Si él asentía ahora, seguramente Samuel estaría ansioso por llevarse a Fiona de inmediato.
—¿Se puede, Orlando?
Fiona giró la cabeza con curiosidad para mirar al hombre a su lado.
—Mejor pasado mañana. Mañana yo también terminaré aquí. Mañana por la noche les prepararé la cena para agradecerte por haber venido a ayudarme este tiempo…
Samuel alzó la vista y fulminó con la mirada al hombre frente a él, queriendo decir algo pero deteniéndose.
Fiona, sin embargo, asintió sin dudarlo:
—Está bien, lo que diga Orlando.
Después de despedir al último grupo de pacientes, regresaron a casa a las ocho de la noche.

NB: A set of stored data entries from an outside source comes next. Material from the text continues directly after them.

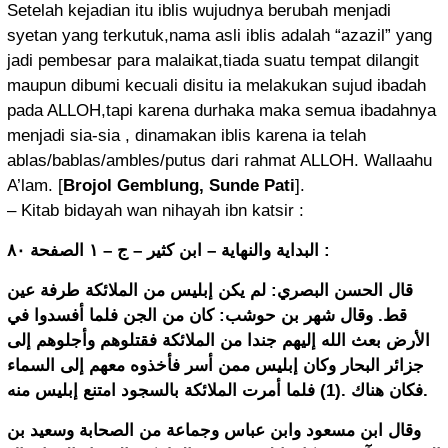
Setelah kejadian itu iblis wujudnya berubah menjadi
syetan yang terkutuk,nama asli iblis adalah “azazil” yang
jadi pembesar para malaikat,tiada suatu tempat dilangit
maupun dibumi kecuali disitu ia melakukan sujud ibadah
pada ALLOH,tapi karena durhaka maka semua ibadahnya
menjadi sia-sia , dinamakan iblis karena ia telah
ablas/bablas/ambles/putus dari rahmat ALLOH. Wallaahu
A’lam. [
Brojol Gemblung, Sunde Pati
].
– Kitab bidayah wan nihayah ibn katsir :
ﺍﻟﺒﺪﺍﻳﺔ ﻭﺍﻟﻨﻬﺎﻳﺔ – ﺍﺑﻦ ﻛﺜﻴﺮ – ﺝ – ١ ﺍﻟﺼﻔﺤﺔ ٨٠ :
ﻗﺎﻝ ﺍﻟﺤﺴﻦ ﺍﻟﺒﺼﺮﻱ: ﻟﻢ ﻳﻜﻦ ﺇﺑﻠﻴﺲ ﻣﻦ ﺍﻟﻤﻼﺋﻜﺔ ﻃﺮﻓﺔ ﻋﻴﻦ
ﻗﻂ. ﻭﻗﺎﻝ ﺷﻬﺮ ﺑﻦ ﺣﻮﺷﺐ: ﻛﺎﻥ ﻣﻦ ﺍﻟﺠﻦ ﻓﻠﻤﺎ ﺃﻓﺴﺪﻭﺍ ﻓﻲ
ﺍﻷﺭﺽ ﺑﻌﺚ ﺍﻟﻠﻪ ﺇﻟﻴﻬﻢ ﺟﻨﺪﺍ ﻣﻦ ﺍﻟﻤﻼﺋﻜﺔ ﻓﻘﺘﻠﻮﻫﻢ ﻭﺃﺟﻠﻮﻫﻢ ﺇﻟﻰ
ﺟﺰﺍﺋﺮ ﺍﻟﺒﺤﺎﺭ ﻭﻛﺎﻥ ﺇﺑﻠﻴﺲ ﻣﻤﻦ ﺃﺳﺮ ﻓﺄﺧﺬﻭﻩ ﻣﻌﻬﻢ ﺇﻟﻰ ﺍﻟﺴﻤﺎﺀ
ﻓﻜﺎﻥ ﻫﻨﺎﻙ .(1) ﻓﻠﻤﺎ ﺃﻣﺮﺕ ﺍﻟﻤﻼﺋﻜﺔ ﺑﺎﻟﺴﺠﻮﺩ ﺍﻣﺘﻨﻊ ﺇﺑﻠﻴﺲ ﻣﻨﻪ.
ﻭﻗﺎﻝ ﺍﺑﻦ ﻣﺴﻌﻮﺩ ﻭﺍﺑﻦ ﻋﺒﺎﺱ ﻭﺟﻤﺎﻋﺔ ﻣﻦ ﺍﻟﺼﺤﺎﺑﺔ ﻭﺳﻌﻴﺪ ﺑﻦ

Fiona se fue a bañar. Samuel se quedó solo en el patio, con el celular en mano, coordinando trabajo.
Justo cuando apagaba el celular, Orlando se acercó y se sentó frente a él.
Samuel adivinó más o menos lo que quería decir. Apartó el celular y lo miró fijamente:
—¿El doctor Ramos tiene algo que decirme?
Orlando preguntó con curiosidad:
—¿Cuándo empezaron a andar?
—Después de que se divorció —respondió Samuel con tono indiferente—. Fue más o menos en la segunda mitad del año pasado.
Orlando bajó la vista hacia el suelo:
—Cuando recién llegó hace poco, la verdad es que su estado era muy malo. Aunque tenía mucho trabajo, sentía que su corazón no estaba aquí. ¿Era por ti?
Samuel no esperaba que adivinara con tanta precisión.